O absurdo proferido por Monark, que defendeu a existência de um partido nazista, corroborado pelo deputado Kim Kataguiri, merece todo o repúdio da sociedade como aconteceu. E revela a falta de preparo de muitos influenciadores na hora de se comunicar com o público. Mas também demonstra que, apesar do crescimento do discurso de ódio, estamos no caminho certo. A reação imediata da sociedade e do próprio mercado retirando os patrocínios é a prova dessa conscientização.
Sem precisar de uma censura oficial, o que é muito perigoso, o episódio foi resolvido – pelo menos no caso do Monark, não vi nenhuma retaliação séria em relação ao deputado – de uma forma rápida e transparente. Monark foi “castigado” exemplarmente. Além de ter sido desligado da empresa a qual ajudou a fundar e do cancelamento do público, no último podcast que comandou, nesta terça-feira, ouviu, sóbrio, uma aula de história, civilidade e humanidade ministrada por Lajst.
Durante a fala, o cientista político esclareceu o motivo de não ser possível existir a liberdade total de ideias e expressão no mundo em que vivemos. “A república de Weimar, que foi o governo alemão antes da subida de Hitler ao poder, acreditava na inclusão de várias ideias e na liberdade total de expressão.
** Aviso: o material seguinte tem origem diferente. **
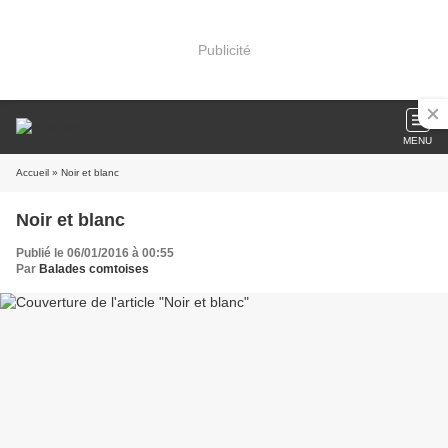
Publicité
MENU
Accueil
» Noir et blanc
Noir et blanc
Publié le 06/01/2016 à 00:55
Par
Balades comtoises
Com isso, o partido nazista concorreu democraticamente e venceu as eleições e o primeiro ato deles foi acabar com toda sociedade civil alemã, todas as instituições democráticas e perpetuar o que aconteceu na Segunda Guerra com 50 milhões de mortos, 6 milhões de judeus exterminados”, afirmou.
A lição foi dura. Para Lajst, esse tipo de debate dentro de uma sociedade democrática não pode ser permitido. “Você não tem como debater com aquele que, se subir ao poder, vai matar você. Isso tá fora do campo democrático das ideias. É como colocar um partido que é uma organização criminosa como o PCC no poder. Isso é ruim pra sociedade, pra humanidade e pro futuro do mundo”.
As pessoas têm muito a aprender sobre liberdade de expressão e responsabilidade. Mas com certeza censurar não é o melhor caminho porque vai aguçar a curiosidade e atrair ainda mais adeptos a esse tipo de assunto. A sociedade precisa ser educada. Como disse o Lajst, “tem ideias que são tão perigosas pra própria sociedade que elas têm que ser combatidas no início, na educação primária, no ensino médio, no sistema jurídico, na política, na academia, em todos os lugares. A gente não pode normalizar o mal”. Para ele ensinar é a melhor opção para combater o nazismo.
Quem sabe algum dia teremos uma humanidade melhor.